Work to be completed: From the listing below, retype exactly the line holding "implement a stringent Quality Control (QC)", the line holding "Thorough examination of", and the lines between them; skip everything else.

[[ Records shown open ]]

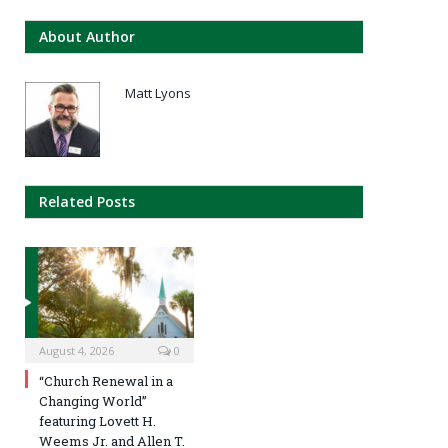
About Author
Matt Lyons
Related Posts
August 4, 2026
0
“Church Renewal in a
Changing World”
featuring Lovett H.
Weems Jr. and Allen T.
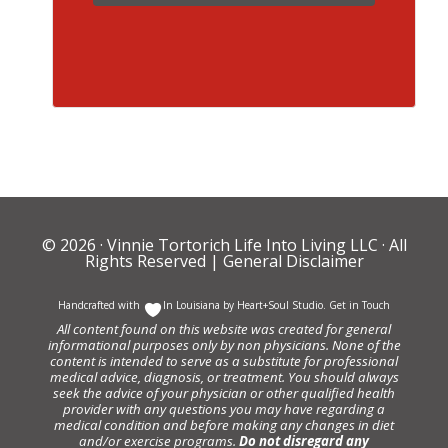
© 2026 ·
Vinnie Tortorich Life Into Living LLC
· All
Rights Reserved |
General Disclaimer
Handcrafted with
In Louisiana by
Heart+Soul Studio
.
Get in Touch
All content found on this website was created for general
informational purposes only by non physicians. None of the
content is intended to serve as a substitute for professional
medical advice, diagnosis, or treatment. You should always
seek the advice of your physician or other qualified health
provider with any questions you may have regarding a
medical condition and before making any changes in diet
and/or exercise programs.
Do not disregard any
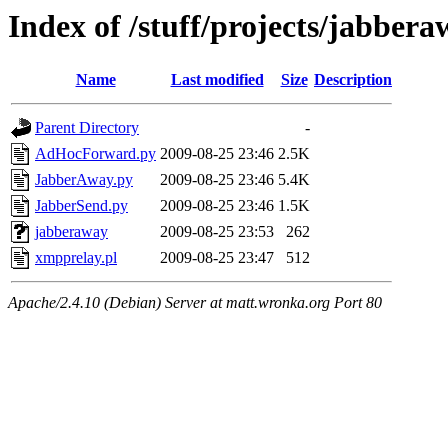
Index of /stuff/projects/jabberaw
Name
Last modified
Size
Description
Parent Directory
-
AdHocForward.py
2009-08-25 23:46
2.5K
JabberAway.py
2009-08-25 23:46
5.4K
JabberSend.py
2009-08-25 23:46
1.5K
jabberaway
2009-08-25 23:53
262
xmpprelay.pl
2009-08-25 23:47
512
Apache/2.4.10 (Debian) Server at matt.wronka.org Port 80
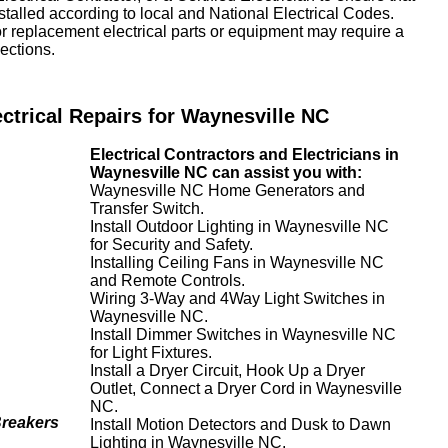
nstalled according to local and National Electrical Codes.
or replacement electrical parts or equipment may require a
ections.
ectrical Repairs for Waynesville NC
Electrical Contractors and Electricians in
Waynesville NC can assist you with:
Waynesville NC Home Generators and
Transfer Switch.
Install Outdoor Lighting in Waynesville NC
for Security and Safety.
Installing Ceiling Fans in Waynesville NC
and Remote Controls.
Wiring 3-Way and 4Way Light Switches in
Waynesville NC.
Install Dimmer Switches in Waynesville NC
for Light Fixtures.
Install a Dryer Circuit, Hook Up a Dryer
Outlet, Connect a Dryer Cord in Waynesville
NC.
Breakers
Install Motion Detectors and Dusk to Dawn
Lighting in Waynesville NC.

[[ Records shown closed ]]
[[ Records shown open ]]

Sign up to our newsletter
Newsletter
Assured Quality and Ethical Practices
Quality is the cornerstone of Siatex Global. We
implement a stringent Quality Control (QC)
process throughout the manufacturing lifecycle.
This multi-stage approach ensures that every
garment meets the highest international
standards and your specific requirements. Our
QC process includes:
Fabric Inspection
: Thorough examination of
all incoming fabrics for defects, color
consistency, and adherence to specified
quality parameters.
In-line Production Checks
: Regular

[[ Records shown closed ]]
[[ Records shown open ]]

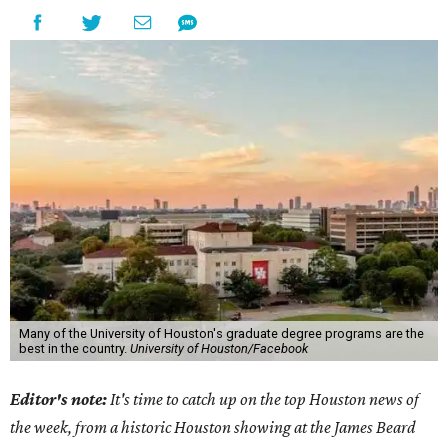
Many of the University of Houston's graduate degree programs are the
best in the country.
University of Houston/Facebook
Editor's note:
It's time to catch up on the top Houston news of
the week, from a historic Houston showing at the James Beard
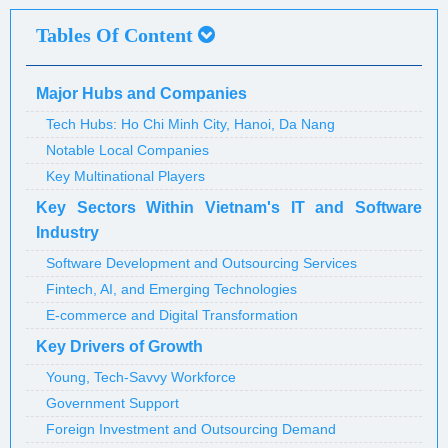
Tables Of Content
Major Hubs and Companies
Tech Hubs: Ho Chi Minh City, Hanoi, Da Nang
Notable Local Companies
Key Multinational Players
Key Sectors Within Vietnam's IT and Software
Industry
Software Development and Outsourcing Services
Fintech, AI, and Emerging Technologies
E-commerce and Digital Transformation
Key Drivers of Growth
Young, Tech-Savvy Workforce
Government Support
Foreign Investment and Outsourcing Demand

[[ Records shown closed ]]

Finished task:
implement a stringent Quality Control (QC)
process throughout the manufacturing lifecycle.
This multi-stage approach ensures that every
garment meets the highest international
standards and your specific requirements. Our
QC process includes:
Fabric Inspection
: Thorough examination of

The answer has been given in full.